The Church of Jesus Christ of Latter-day Saints celebrated the 50th anniversary of the Genesis Group on Saturday night in the Tabernacle on Temple Square.
Under the direction of the First Presidency in October 1971, Elders Gordon B. Hinckley (1910–2008), Thomas S. Monson (1927–2018) and Boyd K. Packer (1924–2015) established the Genesis Group as a dependent branch of the Church. This move was a response to a request from three Black Latter-day Saints—Ruffin Bridgeforth, Darius Gray and Eugene Orr—to better serve the needs of African American Latter-day Saints in Utah.
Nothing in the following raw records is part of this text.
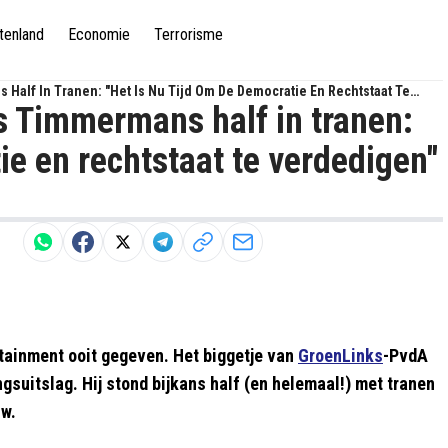
tenland
Economie
Terrorisme
Half In Tranen: "Het Is Nu Tijd Om De Democratie En Rechtstaat Te
s Timmermans half in tranen:
ie en rechtstaat te verdedigen"
tainment ooit gegeven. Het biggetje van
GroenLinks
-PvdA
suitslag. Hij stond bijkans half (en helemaal!) met tranen
uw.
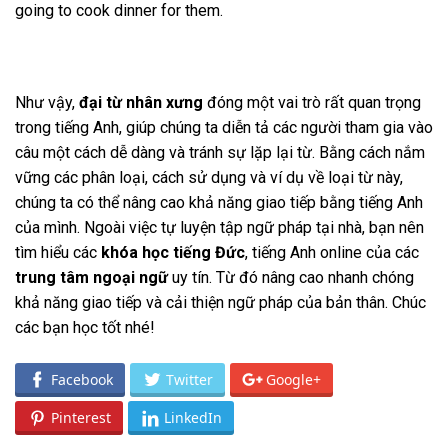
going to cook dinner for them.
Như vậy,
đại từ nhân xưng
đóng một vai trò rất quan trọng
trong tiếng Anh, giúp chúng ta diễn tả các người tham gia vào
câu một cách dễ dàng và tránh sự lặp lại từ. Bằng cách nắm
vững các phân loại, cách sử dụng và ví dụ về loại từ này,
chúng ta có thể nâng cao khả năng giao tiếp bằng tiếng Anh
của mình. Ngoài việc tự luyện tập ngữ pháp tại nhà, bạn nên
tìm hiểu các
khóa học tiếng Đức
, tiếng Anh online của các
trung tâm ngoại ngữ
uy tín. Từ đó nâng cao nhanh chóng
khả năng giao tiếp và cải thiện ngữ pháp của bản thân. Chúc
các bạn học tốt nhé!
Facebook
Twitter
Google+
Pinterest
LinkedIn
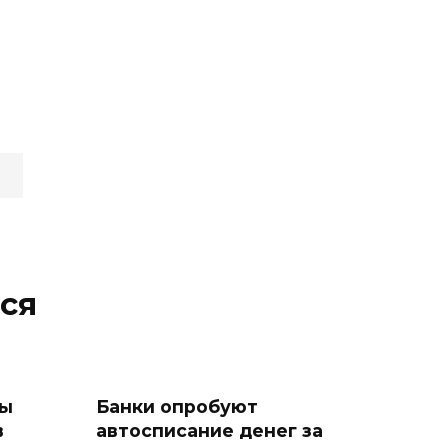
ся
ны
Банки опробуют
в
автосписание денег за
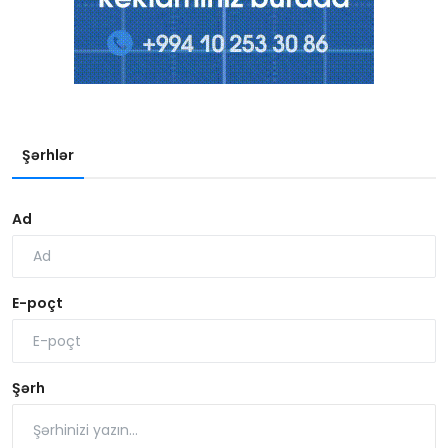
Şərhlər
Ad
E-poçt
Şərh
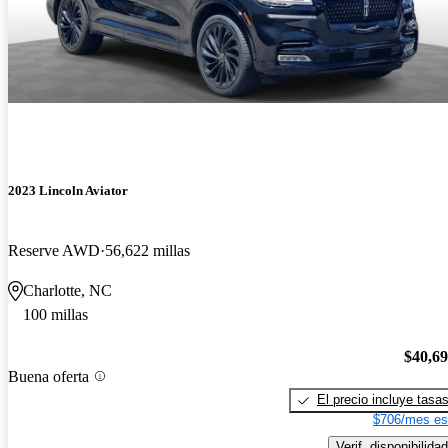
2023 Lincoln Aviator
Reserve AWD
56,622 millas
Charlotte, NC
100 millas
$40,6
Buena oferta
El precio incluye tasa
$706/mes es
Verif. disponibilidad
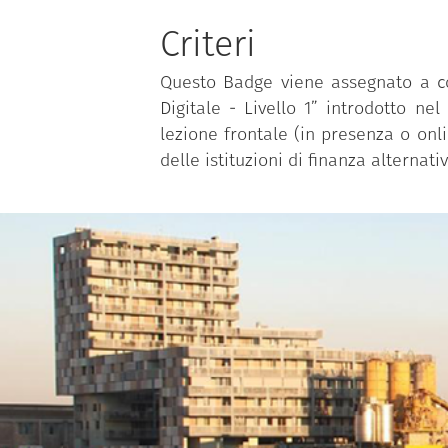
Criteri
Questo Badge viene assegnato a col
Digitale - Livello 1” introdotto ne
lezione frontale (in presenza o onli
delle istituzioni di finanza alternati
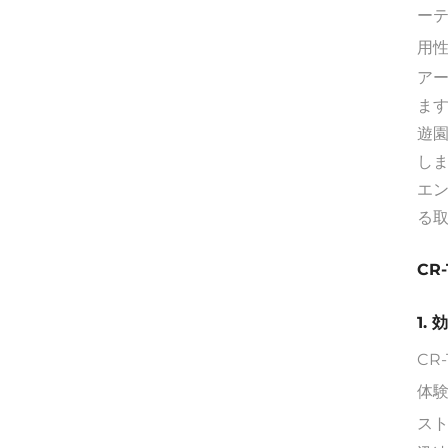
ー
用
アー
ま
遊園
し
エン
る
CR
1.
CR
体
ス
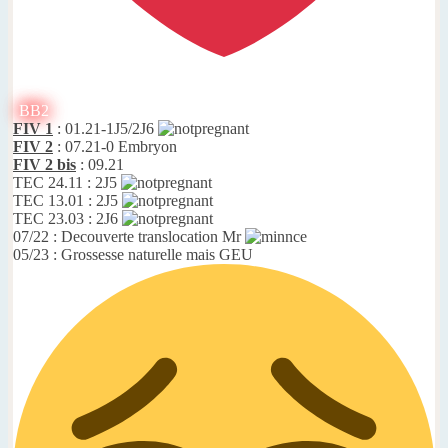
BB2
FIV 1
: 01.21-1J5/2J6
FIV 2
: 07.21-0 Embryon
FIV 2 bis
: 09.21
TEC 24.11 : 2J5
TEC 13.01 : 2J5
TEC 23.03 : 2J6
07/22 : Decouverte translocation Mr
05/23 : Grossesse naturelle mais GEU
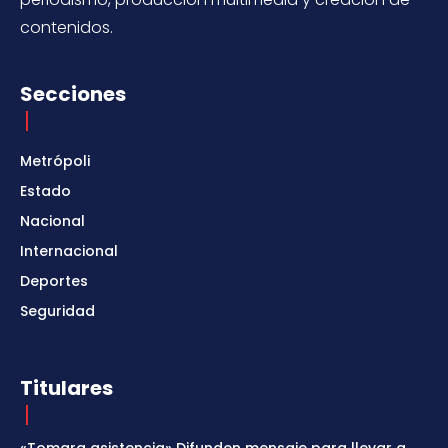
contenidos.
Secciones
Metrópoli
Estado
Nacional
Internacional
Deportes
Seguridad
Titulares
«Tomara asistencia» Difunden mensaje para llevar a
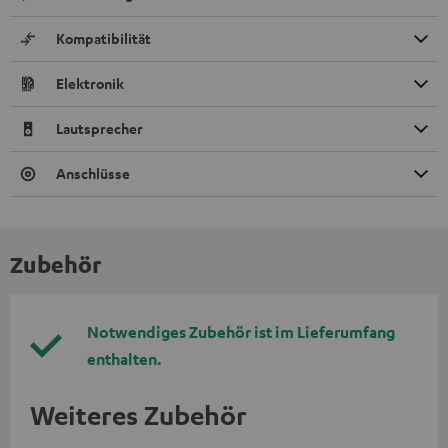
Kompatibilität
Elektronik
Lautsprecher
Anschlüsse
Zubehör
Notwendiges Zubehör ist im Lieferumfang
enthalten.
Weiteres Zubehör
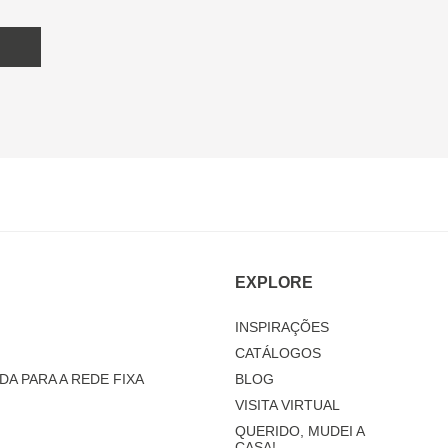
EXPLORE
INSPIRAÇÕES
CATÁLOGOS
DA PARA A REDE FIXA
BLOG
VISITA VIRTUAL
QUERIDO, MUDEI A
CASA!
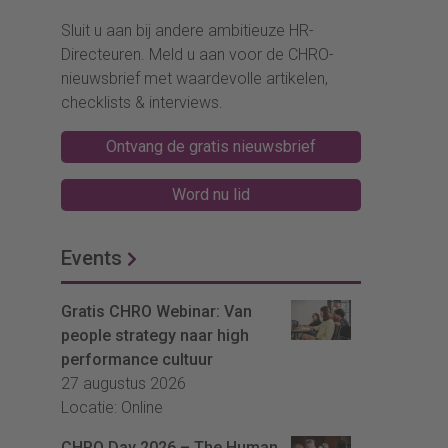
Sluit u aan bij andere ambitieuze HR-
Directeuren. Meld u aan voor de CHRO-
nieuwsbrief met waardevolle artikelen,
checklists & interviews.
Ontvang de gratis nieuwsbrief
Word nu lid
Events
Gratis CHRO Webinar: Van
people strategy naar high
performance cultuur
27 augustus 2026
Locatie: Online
CHRO Day 2026 – The Human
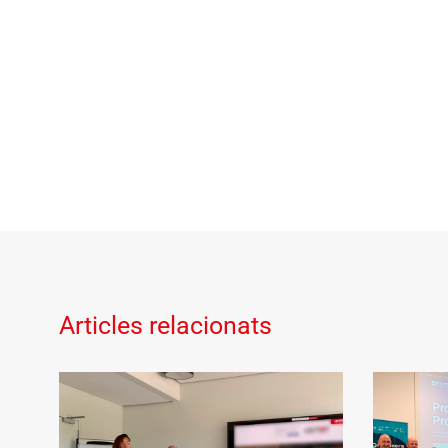
Articles relacionats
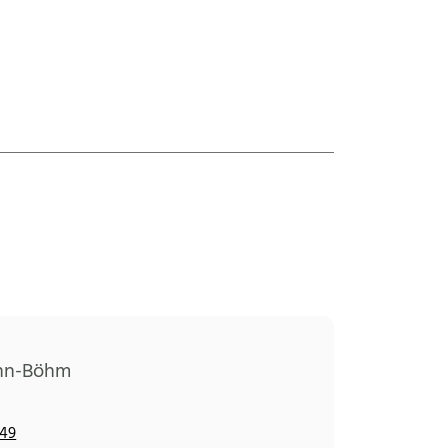
ann-Böhm
849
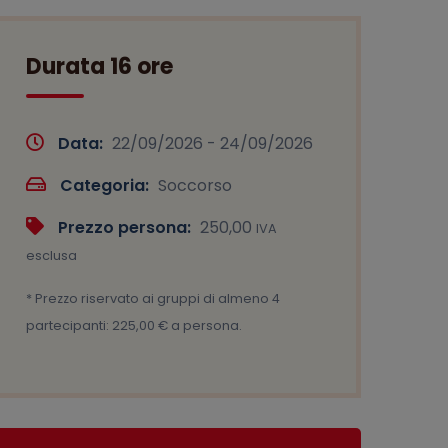
Durata 16 ore
Data:
22/09/2026 - 24/09/2026
Categoria:
Soccorso
Prezzo persona:
250,00
IVA
esclusa
* Prezzo riservato ai gruppi di almeno 4
partecipanti: 225,00 € a persona.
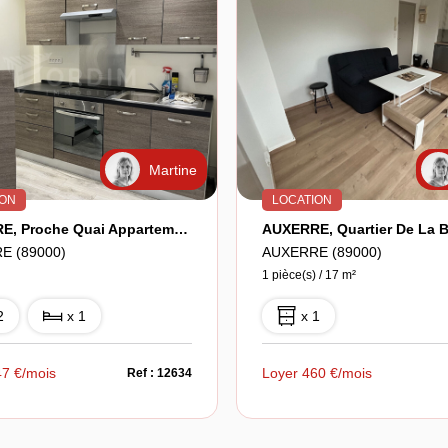
Martine
ION
LOCATION
AUXERRE, Proche Quai Appartement F2 En Rdc
E (89000)
AUXERRE (89000)
)
1 pièce(s) / 17 m²
2
x 1
x 1
47 €/mois
Loyer 460 €/mois
Ref : 12634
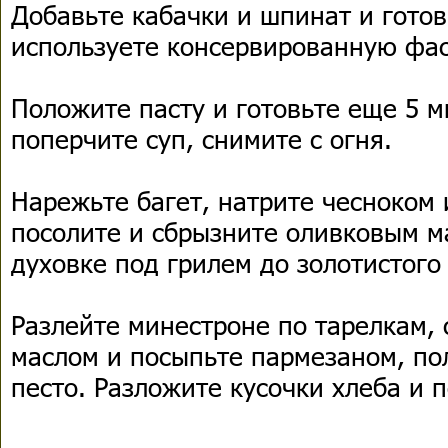
Добавьте кабачки и шпинат и готов
используете консервированную фасо
Положите пасту и готовьте еще 5 м
поперчите суп, снимите с огня.
Нарежьте багет, натрите чесноком 
посолите и сбрызните оливковым м
духовке под грилем до золотистого
Разлейте минестроне по тарелкам,
маслом и посыпьте пармезаном, по
песто. Разложите кусочки хлеба и 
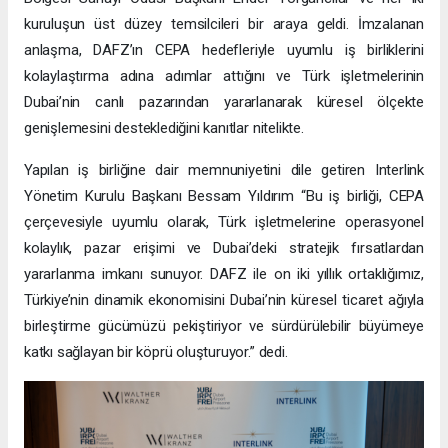
kuruluşun üst düzey temsilcileri bir araya geldi. İmzalanan
anlaşma, DAFZ’ın CEPA hedefleriyle uyumlu iş birliklerini
kolaylaştırma adına adımlar attığını ve Türk işletmelerinin
Dubai’nin canlı pazarından yararlanarak küresel ölçekte
genişlemesini desteklediğini kanıtlar nitelikte.
Yapılan iş birliğine dair memnuniyetini dile getiren Interlink
Yönetim Kurulu Başkanı Bessam Yıldırım “Bu iş birliği, CEPA
çerçevesiyle uyumlu olarak, Türk işletmelerine operasyonel
kolaylık, pazar erişimi ve Dubai’deki stratejik fırsatlardan
yararlanma imkanı sunuyor. DAFZ ile on iki yıllık ortaklığımız,
Türkiye’nin dinamik ekonomisini Dubai’nin küresel ticaret ağıyla
birleştirme gücümüzü pekiştiriyor ve sürdürülebilir büyümeye
katkı sağlayan bir köprü oluşturuyor.” dedi.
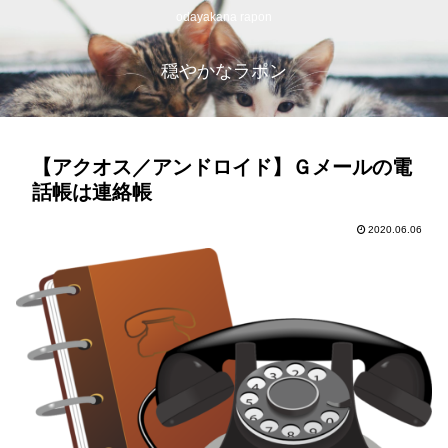
odayakana rapon
穏やかなラポン
【アクオス／アンドロイド】Ｇメールの電
話帳は連絡帳
2020.06.06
The Genesis Group is currently a multi-stake activities group in the Church’s Utah Area. It helps Black members of the faith and their families, friends and others build faith in Jesus Christ, foster unity and strengthen their membership in the Church. The group hosts meetings on the first Sunday of every month, as well as other activities.
Saturday evening’s program featured remarks from President M. Russell Ballard of the Quorum of the Twelve Apostles, Genesis Group President Davis Stovall, Church Historian and Recorder Elder LeGrand R. Curtis Jr., Darius Gray, Natalie Sheppard, Jerri Harwell (wife of former group president Don Harwell, who died earlier this year) and Eddie Gist (a counselor in Harwell’s presidency). The Debra Bonner Unity Gospel Choir provided the music.
“[The Genesis Group has] helped others look forward in faith to a day when the people of the Lord truly will be of one heart and one mind.” —President Ballard
“We are grateful for your example of inviting all to come unto the Savior,” President Ballard said in a prerecorded message. “You have been especially effective in including those who may feel marginalized in some way and in creating understanding among many not of our faith. You’ve helped others look forward in faith to a day when the people of the Lord truly will be of one heart and one mind. … The gospel of Jesus Christ has the power to unite us. We are ultimately more alike than we are different. As members of God’s family, we are truly brothers and sisters.”
When Elder Curtis served as an Area Seventy, he was an advisor to the Genesis Group. After his call to be a General Authority Seventy, he lived for five years in West Africa as a member of the Africa West Area Presidency.
“It has been one of the blessings of my life both to be with African Americans through my association with Genesis and to have the association with my African brothers and sisters,” Elder Curtis said. “I worship differently than I did before. My love for God has been enhanced and increased because of my association with the good people that I know through Genesis and through my experience in West Africa.”
President Stovall quoted from President Ballard’s message from the April 2021 general conference. President Ballard spoke of the important role that belonging plays in one’s physical, mental and spiritual health.
“That is so true,” President Stovall said. “And we’re here as Genesis tonight celebrating 50 years of belonging. What a wonderful blessing that has been in our lives.”
Quoting President Ballard’s April 2021 message, President Stovall said, “our spiritual identity is enhanced as we understand our many mortal identities, including ethnic, cultural, or national heritage. This sense of spiritual and cultural identity, love, and belonging can inspire hope and love for Jesus Christ.”
“Isn’t that the truth,” President Stovall said. “The reason why we do what we do, [why] we celebrate the way we celebrate, the reason why our culture is so important to us is because it is a part of our spiritual identity. And that is what Genesis is about. We celebrate our spiritual identity, which is our cultural identity. We put the Lord and Savior Jesus Christ first and all that we do.”